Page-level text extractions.
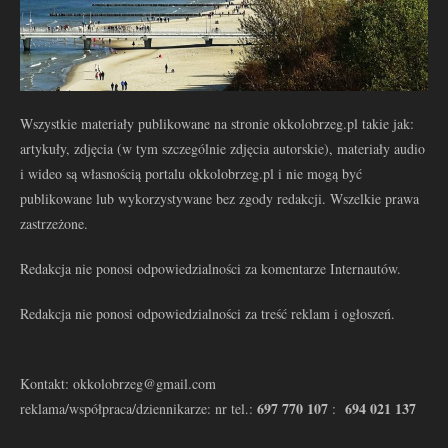
Wszystkie materiały publikowane na stronie okkolobrzeg.pl takie jak:
artykuły, zdjęcia (w tym szczególnie zdjęcia autorskie), materiały audio
i wideo są własnością portalu okkolobrzeg.pl i nie mogą być
publikowane lub wykorzystywane bez zgody redakcji. Wszelkie prawa
zastrzeżone.
Redakcja nie ponosi odpowiedzialności za komentarze Internautów.
Redakcja nie ponosi odpowiedzialności za treść reklam i ogłoszeń.
Kontakt: okkolobrzeg@gmail.com
697 770 107
694 021 137
reklama/współpraca/dziennikarze: nr tel.:
:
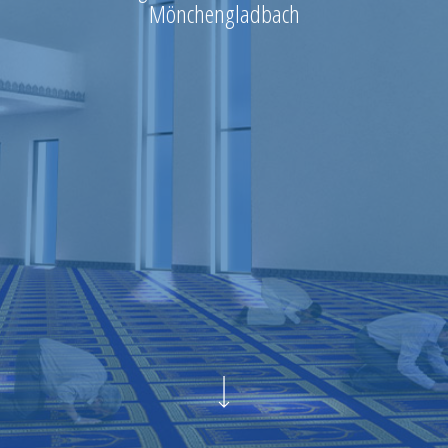
Mönchengladbach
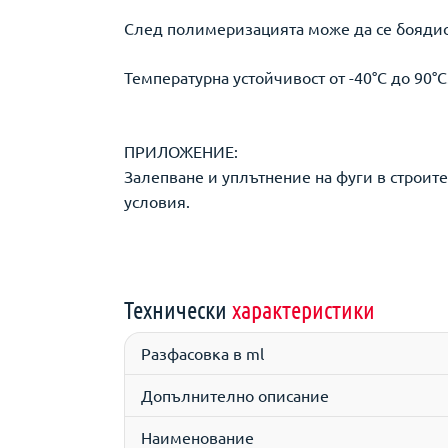
След полимеризацията може да се боядисв
Температурна устойчивост от -40°С до 90°С
ПРИЛОЖЕНИЕ:
Залепване и уплътнение на фуги в строит
условия.
Технически
характеристики
Разфасовка в ml
Допълнително описание
Наименование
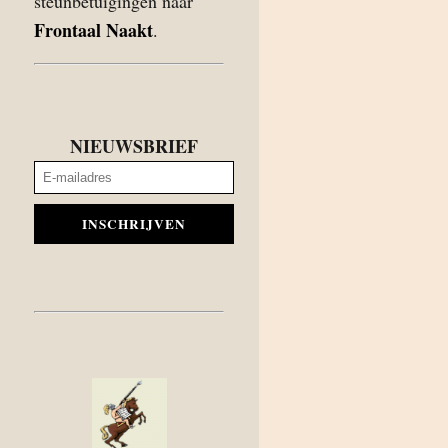
steunbetuigingen naar
Frontaal Naakt
.
NIEUWSBRIEF
INSCHRIJVEN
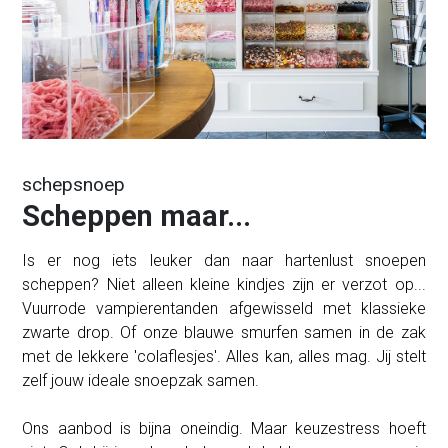
schepsnoep
Scheppen maar...
Is er nog iets leuker dan naar hartenlust snoepen
scheppen? Niet alleen kleine kindjes zijn er verzot op...
Vuurrode vampierentanden afgewisseld met klassieke
zwarte drop. Of onze blauwe smurfen samen in de zak
met de lekkere 'colaflesjes'. Alles kan, alles mag. Jij stelt
zelf jouw ideale snoepzak samen.
Ons aanbod is bijna oneindig. Maar keuzestress hoeft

TASK REQUIREMENTS. Starting with the first line of the records above and stopping after the line containing "Redakcja nie ponosi odpowiedzialności za komentarze", repeat every line exactly and leave out the pictures.

EXERCISE RESPONSE.
Wszystkie materiały publikowane na stronie okkolobrzeg.pl takie jak:
artykuły, zdjęcia (w tym szczególnie zdjęcia autorskie), materiały audio
i wideo są własnością portalu okkolobrzeg.pl i nie mogą być
publikowane lub wykorzystywane bez zgody redakcji. Wszelkie prawa
zastrzeżone.
Redakcja nie ponosi odpowiedzialności za komentarze Internautów.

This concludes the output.